The dissimilarity representation (DR) provides a classification space that is defined by some proximity measure. One case where the DR approach is advantageous is when patterns are represented in high-dimensional feature spaces, and only simple classification rules are applicable. For instance, bio-cryptographic schemes use biometric signals to secure cryptographic keys. These schemes mostly employ an error correction code that is considered as a simple threshold classifier. In addition, for behavioral biometrics, e.g., handwritten signatures, effective verification systems rely on high-dimensional feature representations and complex classifiers. It is a challenge to produce discriminant bio-cryptographic implementations based on behavioral biometrics, with these limitations on representation size and classification complexity. In this chapter, an approach is proposed for optimization of DRs, so that a concise representation is discriminant even by employing a simple threshold classifier. To this end, high-dimensional feature representations are translated to an intermediate space, where pairwise feature distances are the space constituents. Then, Boosting Feature Selection algorithm is applied in this intermediate space, and produces an adaptive dissimilarity measure that relies on a concise feature representation. This measure generates the final dissimilarity space, where pattern proximities to some prototypes are the space constituents. Finally, discriminant prototypes are selected in the dissimilarity space for enhanced representation. The proposed approach is applied to classical and bio-cryptographic systems for offline signature verification. Proof of concept simulations on the Brazilian signature database indicate the viability of the proposed approach. Concise DRs with only 20 features and a single prototype are produced. With employing a simple threshold classifier, the produced DRs have shown state-of-the-art accuracy of about 7% average error rate, as that of complex systems in the literature. The content of this chapter was published at the 2nd International workshop on Similarity-Based Pattern Analysis and Recognition (Eskander et al., 2013f), the 2nd International workshop on Automated Forensic Handwriting Analysis (Eskander et al., 2013a), and submitted to the special issue of the IEEE Transactions on Neural Networks and Learning Systems on « Learning in non-(geo)metric spaces » (Eskander et al., 2013e).

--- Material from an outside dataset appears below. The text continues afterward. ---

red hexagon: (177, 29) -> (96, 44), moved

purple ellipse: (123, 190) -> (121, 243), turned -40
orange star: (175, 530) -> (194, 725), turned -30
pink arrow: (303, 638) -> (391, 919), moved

From learning features to the dissimilarity representation
Designing a classifier relies somewhat on the concept of dissimilarity. Ideally, similar objects should produce similar classification labels and dissimilar objects should produce dissimilar labels. Similarity learning takes place either implicitly or explicitly, based on the applied representation and learning strategy. In this section, we discuss these different forms and their relation to the proposed approach .
Learning feature representations
The approach to independently design a FR, as a pre-processing step for the classifier design, is known as filter feature selection approach (Guyon and Elisseeff, 2003). As the compactness and isolation of different class distributions implies that real dissimilarities between objects are captured, some methods rely on these measures to guide the feature selection process. For instance, the Fisher criterion is extensively employed, where the ratio between WC and BC variance reflects the effectiveness of the representation (Fisher, 1936). This approach, mostly, involves optimization problems that becomes infeasible, when large number of classes are represented by few training samples and high dimensional feature extractions.

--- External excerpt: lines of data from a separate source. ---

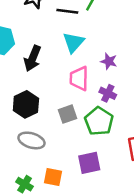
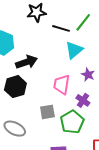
cyan triangle: (73, 42) -> (74, 50), moved
black arrow: (33, 58) -> (27, 62), turned -140
black hexagon: (26, 104) -> (15, 87), moved

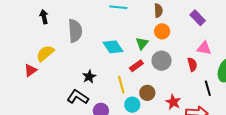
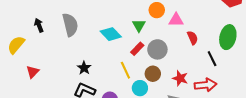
black arrow: (44, 17) -> (39, 25), moved
pink triangle: (204, 48) -> (176, 20), moved
yellow semicircle: (45, 53) -> (16, 45), moved
gray circle: (162, 61) -> (157, 49), moved
black star: (89, 77) -> (84, 68), moved

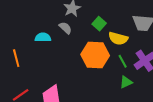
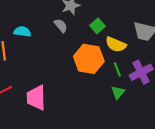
cyan semicircle: (43, 37) -> (22, 32), moved
green triangle: (126, 82) -> (118, 92), turned -32

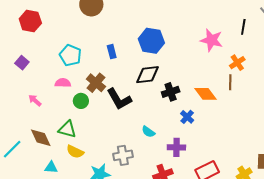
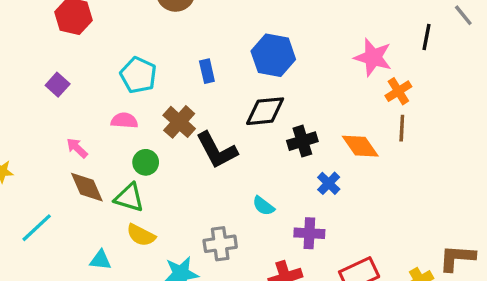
orange cross: (237, 63) -> (398, 91), moved
green circle: (81, 101) -> (146, 162), moved
brown diamond: (41, 138) -> (87, 187), moved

Alternatively, some methods, namely, wrapper and embedded feature selection, combine the design of both representation and classifier in a single process. For the wrapper approach, a fixed predictor is tested based on different candidate representations, where the minimum classification error determines the best representation (Kohavi and John, 1997). For the embedded approach, the predictor is built and tuned concurrently with selection of an effective representation. Examples under this category are classification and regression trees (CART) (Breiman et al., 1984), and boosted feature selection (BFS) (Tieu and Viola, 2004), where individual features are selected in a greedy manner, while building the classifier. Although they make searching in high dimensional spaces more tractable, these methods do not produce generic representations, as they tune the representation to specific classification rules. Moreover, feature selection techniques do not necessarily produce FRs that generalize for unseen classes and samples during operations.

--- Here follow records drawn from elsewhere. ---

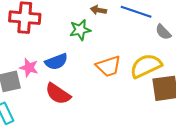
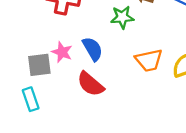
blue semicircle: (56, 62) -> (93, 49), turned -105

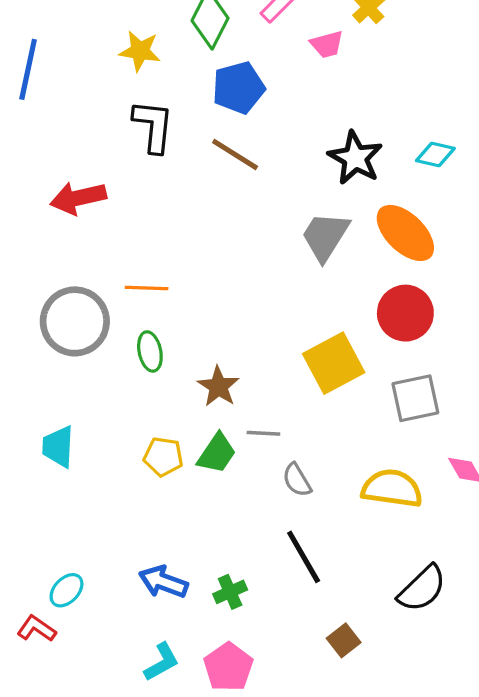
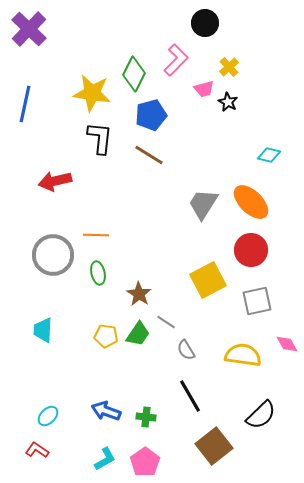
yellow star: (140, 51) -> (92, 93), size x1.5
black star: (355, 158) -> (228, 102), moved, size x0.6
gray line: (263, 433) -> (166, 322), turned 30
green cross: (230, 592) -> (146, 417), turned 30
red L-shape: (36, 629) -> (37, 450), moved
brown square: (344, 640) -> (214, 446), size x1.8

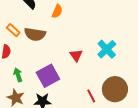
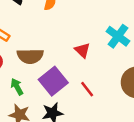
brown semicircle: (35, 34) -> (30, 56), moved
red line: (91, 96) -> (87, 89), moved

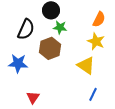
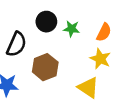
green star: (60, 27) -> (72, 29), moved

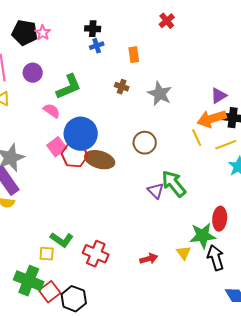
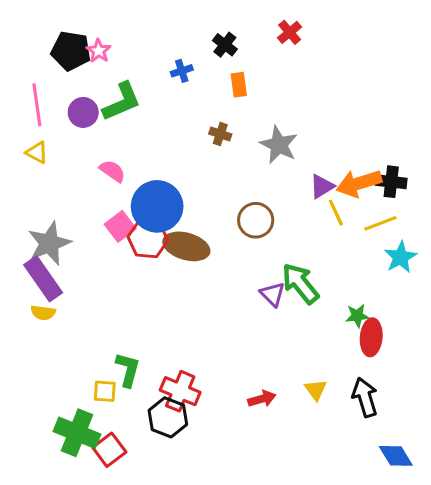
black cross: (93, 29) -> (225, 45), moved, turned 35
green L-shape: (69, 87) -> (122, 102), moved
purple triangle: (219, 96) -> (322, 186), moved
green star: (203, 236) -> (357, 316), moved, size x0.6
green L-shape: (62, 240) -> (128, 370), turned -110
black hexagon: (74, 299) -> (168, 417), moved

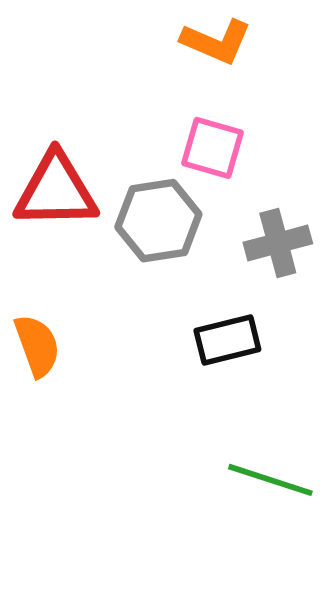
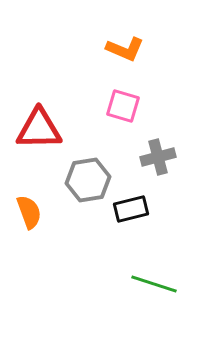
gray hexagon: (158, 221) -> (88, 180), moved

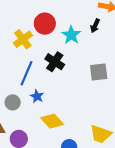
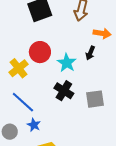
black cross: (55, 62) -> (64, 91), moved
blue line: (27, 73) -> (23, 102), turned -70

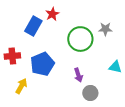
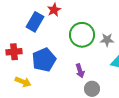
gray star: (105, 29) -> (107, 40), moved
yellow arrow: (21, 86) -> (23, 82), turned 84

Learning distance functions
A more explicit way for dissimilarity learning is done with classifiers that take explicit distances (or kernels) as inputs, e.g., KNN, SVM, etc. For such distance/kernel-based classifiers, a distance function that measures the true proximity between FRs of patterns are firstly designed, then they are fed to the classification stage. Performance of such classifiers relies on the quality of the resulting proximity measure, which in turn relies on the employed FR, the distance function applied to the representation, and the prototypes that used as references for distance computations.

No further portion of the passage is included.